Halo’s Canceled UE5 Multiplayer Game Had the One Feature Fans Have Been Begging For
Jul 14th '26 7:51am:
If you’ve been keeping up with Halo lately, you’ve probably noticed things are a bit chaotic behind the scenes at 343, or Halo Studios, as they call themselves now. Between all the constant rumors about potential remakes for Halo 2 and Halo 3, the community was really waiting to see what was actually coming next in terms of brand-new games. Well, it looks like one of the most talked-about projects has been canned for good.
The game in question was known internally as Project Ekur. News of the cancellation first started making the rounds through Rebs Gaming, who is usually pretty dialed into the community, and it was quickly confirmed shortly after by Jez Corden over at Windows Central. He basically said he verified the info as one hundred percent true and that development has stopped completely. It is a shame, honestly, because the concept behind this actually sounded pretty cool, at least on paper.
To understand how we got here, we have to go back a bit. Remember Tatanka, that battle royale mode Certain Affinity was making for Halo Infinite that also got canceled? Well, after that fell through, the same developer got the green light to prototype something in Unreal Engine 5. The goal was to see if they could move the old engine's tools and classic assets over to Unreal without losing the visual identity and gameplay that everyone associates with Halo. That prototype ended up becoming Project Ekur.

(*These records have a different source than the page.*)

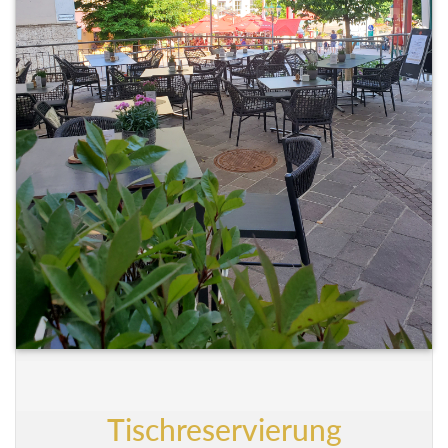
Tischreservierung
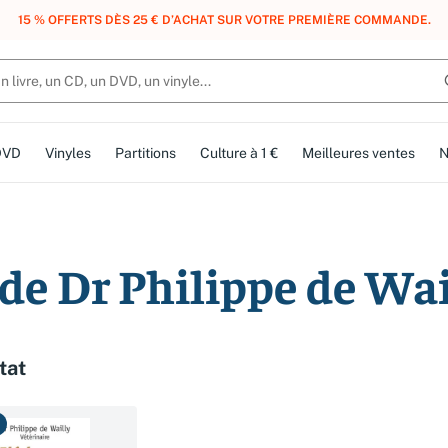
15 % OFFERTS DÈS 25 € D’ACHAT SUR VOTRE PREMIÈRE COMMANDE.
DVD
Vinyles
Partitions
Culture à 1 €
Meilleures ventes
N
 de Dr Philippe de Wai
tat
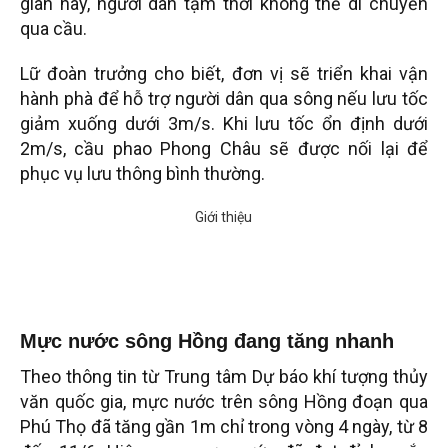
gian này, người dân tạm thời không thể di chuyển
qua cầu.
Lữ đoàn trưởng cho biết, đơn vị sẽ triển khai vận
hành phà để hỗ trợ người dân qua sông nếu lưu tốc
giảm xuống dưới 3m/s. Khi lưu tốc ổn định dưới
2m/s, cầu phao Phong Châu sẽ được nối lại để
phục vụ lưu thông bình thường.
Mực nước sông Hồng đang tăng nhanh
Theo thông tin từ Trung tâm Dự báo khí tượng thủy
văn quốc gia, mực nước trên sông Hồng đoạn qua
Phú Thọ đã tăng gần 1m chỉ trong vòng 4 ngày, từ 8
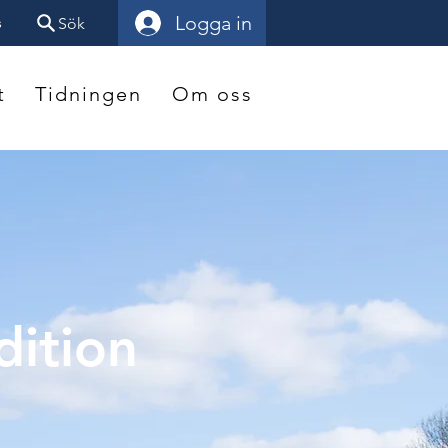
Logga in
s
Sök
t
Tidningen
Om oss
dition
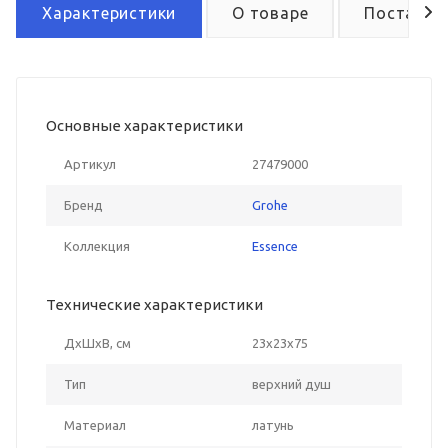
Характеристики
О товаре
Поставка
Основные характеристики
Артикул
27479000
Бренд
Grohe
Коллекция
Essence
Технические характеристики
ДxШxВ, см
23x23x75
Тип
верхний душ
Материал
латунь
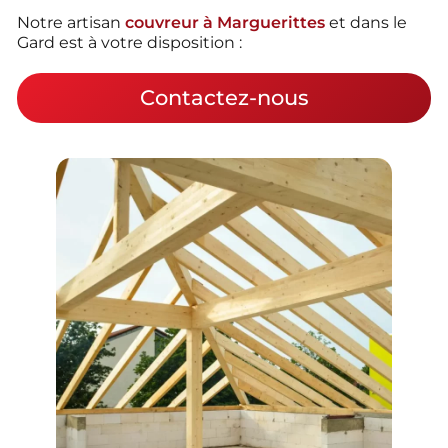
Notre artisan
couvreur à Marguerittes
et dans le
Gard est à votre disposition :
Contactez-nous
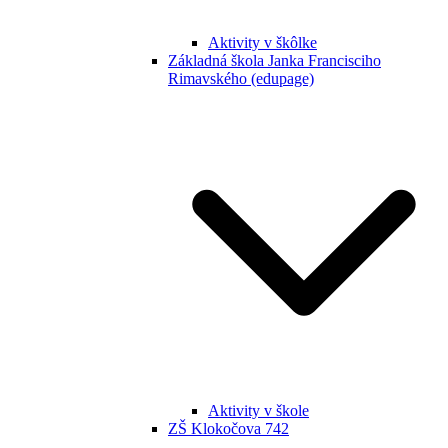
Aktivity v škôlke
Základná škola Janka Francisciho
Rimavského (edupage)
Aktivity v škole
ZŠ Klokočova 742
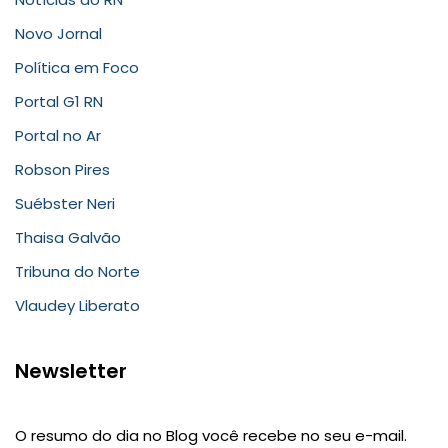
Novo Jornal
Política em Foco
Portal G1 RN
Portal no Ar
Robson Pires
Suébster Neri
Thaisa Galvão
Tribuna do Norte
Vlaudey Liberato
Newsletter
O resumo do dia no Blog você recebe no seu e-mail.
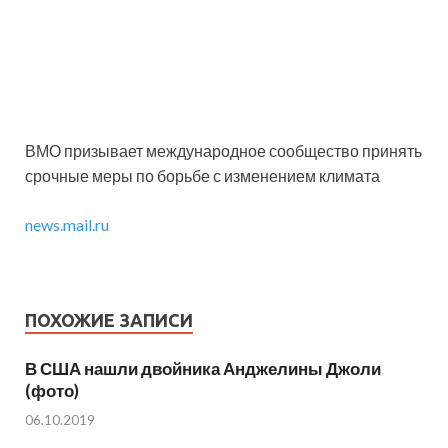
ВМО призывает международное сообщество принять
срочные меры по борьбе с изменением климата
news.mail.ru
ПОХОЖИЕ ЗАПИСИ
В США нашли двойника Анджелины Джоли
(фото)
06.10.2019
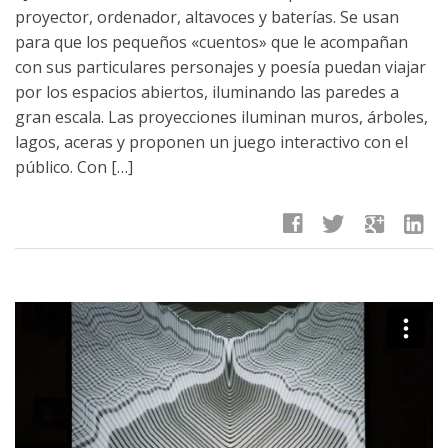
proyector, ordenador, altavoces y baterías. Se usan
para que los pequeños «cuentos» que le acompañan
con sus particulares personajes y poesía puedan viajar
por los espacios abiertos, iluminando las paredes a
gran escala. Las proyecciones iluminan muros, árboles,
lagos, aceras y proponen un juego interactivo con el
público. Con […]
facebook
twitter
google
linkedin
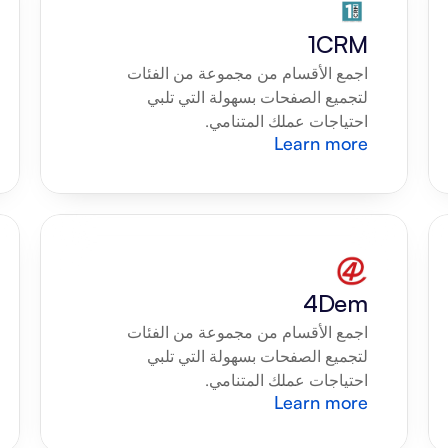
1CRM
اجمع الأقسام من مجموعة من الفئات 
لتجميع الصفحات بسهولة التي تلبي 
احتياجات عملك المتنامي.
Learn more
4Dem
اجمع الأقسام من مجموعة من الفئات 
لتجميع الصفحات بسهولة التي تلبي 
احتياجات عملك المتنامي.
Learn more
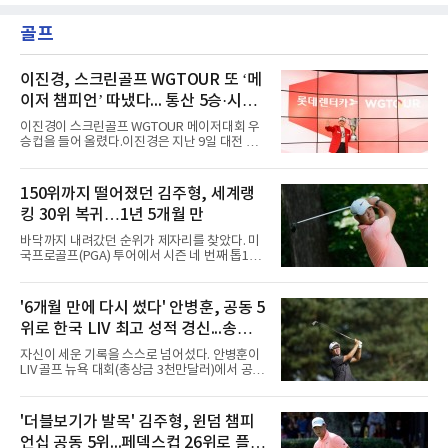
골프
이진경, 스크린골프 WGTOUR 또 ‘메
이저 챔피언’ 따냈다... 통산 5승·시즌
3승 달성
이진경이 스크린골프 WGTOUR 메이저대회 우
승컵을 들어 올렸다.이진경은 지난 9일 대전 골
프존조이마루 경기장에서 열린 ‘2026 롯데렌터
카 WGTOUR’ 6차 메이저대회 결선에서 1라운
드 9언더파, 2라운드 8언더파 최종합계 17언더
150위까지 떨어졌던 김주형, 세계랭
파를 기록하며 시즌 세 번째 우승을 따냈다.경기
킹 30위 복귀…1년 5개월 만
는 투비전NX플러스 투어 모드에서 하루 동안 2
라운드 36홀 스트로크 플레이로 치러졌다. 코스
바닥까지 내려갔던 순위가 제자리를 찾았다. 미
는 골프존 코스 난도 별 3개, 그린 난도 별 4개의
국프로골프(PGA) 투어에서 시즌 네 번째 톱10
롯데스카이힐 부여CC (SKY/HILL)다.총 80명의
을 달성한 김주형이 1년 5개월 만에 세계랭킹 30
선수가 1라운드에 출전했으며, 컷오프를 통해
위에 복귀했다.김주형은 10일(한국시간) 발표된
60명의 선수가 메이저 퀸 자리를 놓고 최종라운
남자 골프 세계랭킹에서 지난주보다 3계단 오른
'6개월 만에 다시 썼다' 안병훈, 공동 5
드 각축전을 치렀다.이진경은 1라운드 초반 주
30위에 이름을 올렸다. 이날 미국 노스캐롤라이
춤했지만 후반 홀에서 맹타를 퍼부으며
위로 한국 LIV 최고 성적 경신...송영한
나주 그린즈버러의 세지필드 컨트리클럽(파70)
에서 끝난 윈덤 챔피언십에서 최종 합계 15언더
도 톱10
자신이 세운 기록을 스스로 넘어섰다. 안병훈이
파 265타로 공동 5위에 오른 결과다. 지난해 3월
LIV 골프 뉴욕 대회(총상금 3천만달러)에서 공동
이후 처음으로 30위권에 들었다.반등의 폭이 컸
5위에 올라 한국 선수 최고 성적을 경신했다.안
다. 한동안 슬럼프에 빠졌던 그는 세계랭킹이 줄
병훈은 10일(한국시간) 미국 뉴저지주 베드민스
곧 내려가 올해 6월 1일 끝난 찰스 슈와브 챌린
터의 트럼프 내셔널 골프 클럽 베드민스터(파
'더블보기가 발목' 김주형, 윈덤 챔피
지 이후 150위까지 떨어진 바 있다. 그러나 6월
71)에서 열린 최종 4라운드에서 버디 5개와 보
US오픈 3위로 부활의 신호
언십 공동 5위...페덱스컵 26위로 플레
기 3개를 묶어 2언더파 69타를 쳤다. 최종 합계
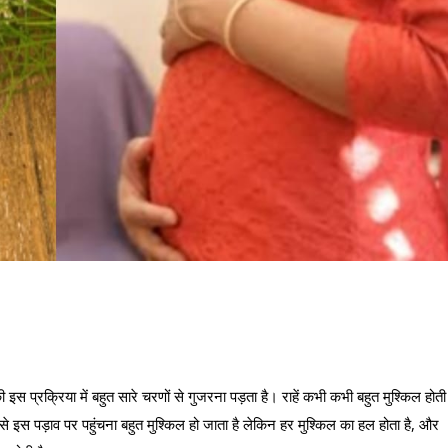
स प्रक्रिया में बहुत सारे चरणों से गुजरना पड़ता है। राहें कभी कभी बहुत मुश्किल होती
इस पड़ाव पर पहुंचना बहुत मुश्किल हो जाता है लेकिन हर मुश्किल का हल होता है, और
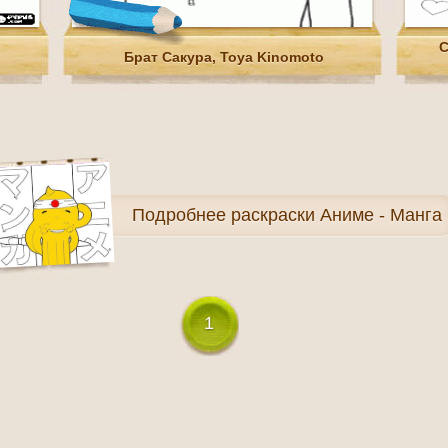
С
Брат Сакура, Toya Kinomoto
Подробнее
раскраски Аниме - Манга
1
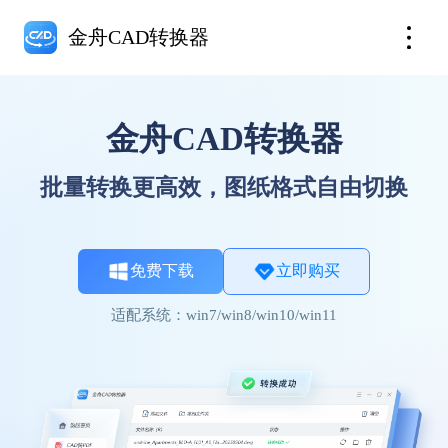
金舟CAD转换器
金舟CAD转换器
批量转换更高效，图纸格式自由切换
免费下载
立即购买
适配系统：win7/win8/win10/win11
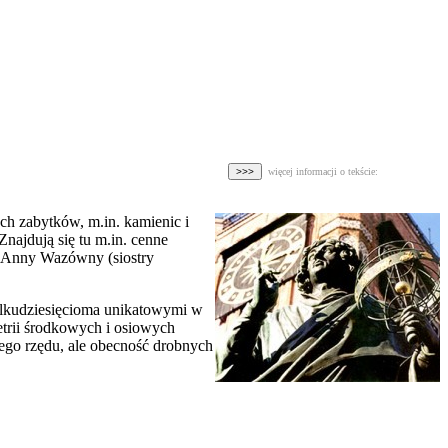
więcej informacji o tekście:
ych zabytków, m.in. kamienic i
ajdują się tu m.in. cenne
wa Anny Wazówny (siostry
 kilkudziesięcioma unikatowymi w
etrii środkowych i osiowych
kiego rzędu, ale obecność drobnych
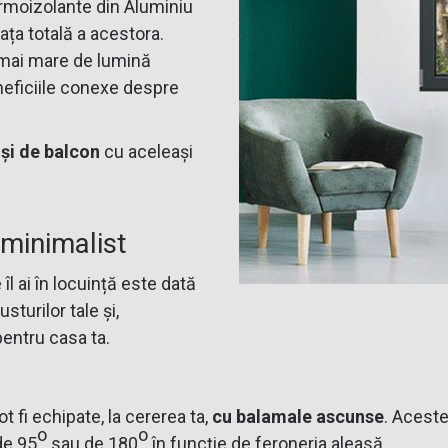
rmoizolante din Aluminiu
ața totală a acestora.
 mai mare de lumină
neficiile conexe despre
și de balcon
cu aceleași
minimalist
îl ai în locuință este dată
turilor tale și,
 pentru casa ta.
fi echipate, la cererea ta,
cu balamale ascunse
. Aceste
o
o
de 95
sau de 180
în funcție de feroneria aleasă.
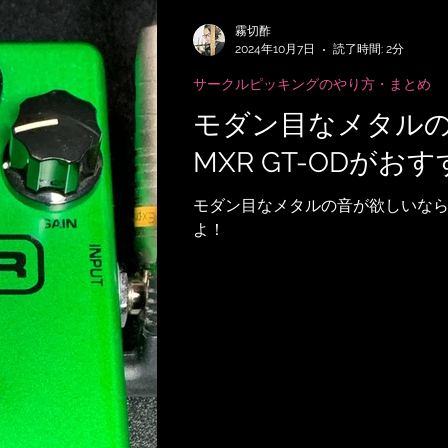
EMPERおすすめRig・使い方
SubmitH
霧切酢
2024年10月7日
読了時間: 2分
サークルピッキングのやり方・まとめ
記事
アーティストの逸話
サメ映画
モダン目なメタル
MXR GT-ODがお
録
音楽映画、MV考察
音楽系詐欺、体
モダン目なメタルの音が欲しいならM
よ！
作曲技法
作詞について
雑談
無料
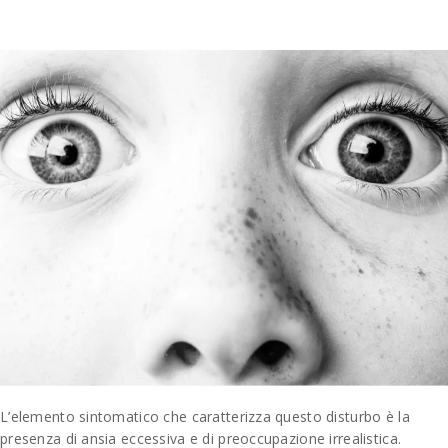
L’elemento sintomatico che caratterizza questo disturbo è la
presenza di ansia eccessiva e di preoccupazione irrealistica.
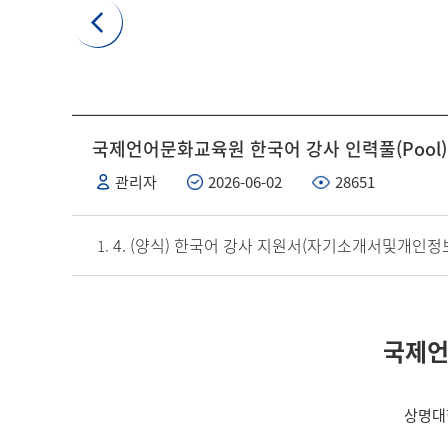
국제언어문화교육원 한국어 강사 인력풀(Pool)
관리자
2026-06-02
28651
4. (양식) 한국어 강사 지원서(자기소개서및개인
국제언
상명대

Word is the game had a structure heavily inspired by Halo 5's Warzone mode, mixed in with those extraction mechanics that have been so popular lately. It is clear they wanted to take a gamble on something different, even planning to let players fully customize both Spartans and Elites. But the truth is, Certain Affinity was testing this concept without much certainty on whether the game should be a purely traditional multiplayer or a totally new experience. Maybe that lack of focus is what ultimately led them to scrap the whole thing.
What gets me thinking in all of this is where the franchise goes from here. Changing game engines is always a painful, slow process, and maybe they decided it just was not worth burning resources on an experimental multiplayer spin-off when there is so much pressure to deliver a main game that actually blows people away. In the end, it is just another project heading to the "what if" drawer. We will just have to wait and see if those remakes actually happen, or if Halo Studios has another card up their sleeve to show off what Unreal Engine 5 can do.